Vanier realizes that others often look upon the community at l'Arche as "completely mad." And yet, he comments, whether we realize it or not, we all have chosen between "two ways of being crazy": the foolishness of the Gospel or the insanity of the world's values. Vanier's experience convinces him that it is almost impossible to resist the world's insanity, the "seductions of riches or of power and all the superficial pleasures that are offered to distract us, if we do not share in a community of forgiveness and celebration, centered on the poor" (pp. 174-75).
"The race to climb the ladder of success, of power, and of possession" is the particular disease which Vanier finds in our civilization. This is also the disease which encourages us to live in isolation and competition with others.
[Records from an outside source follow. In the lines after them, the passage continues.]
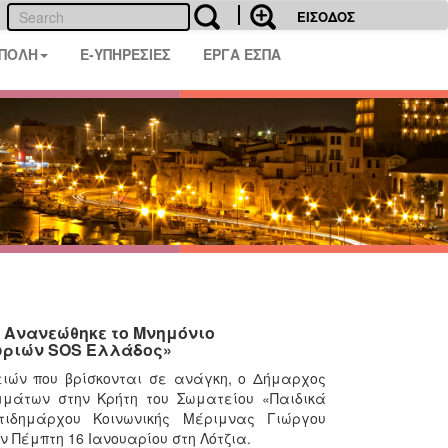
ΕΙΣΟΔΟΣ
 ΠΟΛΗ
E-ΥΠΗΡΕΣΙΕΣ
ΕΡΓΑ ΕΣΠΑ
 - Ανανεώθηκε το Μνημόνιο
ωριών SOS Ελλάδος»
ειών που βρίσκονται σε ανάγκη, ο Δήμαρχος
μμάτων στην Κρήτη του Σωματείου «Παιδικά
ιδημάρχου Κοινωνικής Μέριμνας Γιώργου
Πέμπτη 16 Ιανουαρίου στη Λότζια.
Should we not rather, Vanier asks, "reverse the race and rather encourage people to descend the ladder in order to meet those who are poorest and create relationship with them?" But who would have the needed authority and credibility to "reverse the course of history" in this way? (p. 174).
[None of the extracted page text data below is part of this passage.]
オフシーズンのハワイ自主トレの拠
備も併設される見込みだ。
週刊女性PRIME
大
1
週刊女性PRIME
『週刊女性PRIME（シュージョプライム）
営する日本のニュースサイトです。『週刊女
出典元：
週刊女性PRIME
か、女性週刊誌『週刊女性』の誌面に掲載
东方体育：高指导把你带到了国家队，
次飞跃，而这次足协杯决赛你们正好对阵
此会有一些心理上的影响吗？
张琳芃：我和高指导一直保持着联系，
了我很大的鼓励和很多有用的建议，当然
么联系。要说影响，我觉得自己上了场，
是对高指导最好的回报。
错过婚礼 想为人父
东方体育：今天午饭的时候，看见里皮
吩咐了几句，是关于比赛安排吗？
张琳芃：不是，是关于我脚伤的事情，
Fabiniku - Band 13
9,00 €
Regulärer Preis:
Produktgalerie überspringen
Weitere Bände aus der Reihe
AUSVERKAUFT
Vanier finds the answer in the poor we ourselves are: "Is it not up to each one of us?" Befriending our own weakness will free us to draw close to others' wounds. "Then, all together, with the most poor at the heart of [the] community, we will celebrate our covenant" (p. 174). Deeper than the anguish and the fear, far deeper than the walls we have built around our wounds, Jesus is hidden in our hearts' poverty. When we begin truly to believe this, "we discover that we are loved with an eternal love... [and] all becomes possible" (p. 114). It is then that we being to know the full power of the mystery we celebrate this season, the good news in person, whom only the poor can receive: "Jesus, gentle healer of hearts and saviour of our brokenness" (p. 173).
NOTES
- Jean Vanier, Man and Woman He Made Them (Mahwah, NY: Paulist Press, 1985). Further page references will be included in parenthesis within the text. For an excellent study of Vanier, see also Michael Downey, A Blessed Weakness: The Spirit of Jean Vanier and l'Arche (Harper and Row, NY: 1986).
- Letters of St. Therese of Lisieux, trans. John Clarke, O.C.D. vol. 2 (Washington, DC: Institute of Carmelite Studies, 1988), p. 1275.
- Ibid., p. 1133.
- Ibid., p. 1175.
- Missing note.
- Ibid., p. 1165.
- Ibid., p. 1171.
- Ibid., p. 1173.
- Summa Contra Gentiles IV, 54, 6, and Commentary on John 1, lect. 7.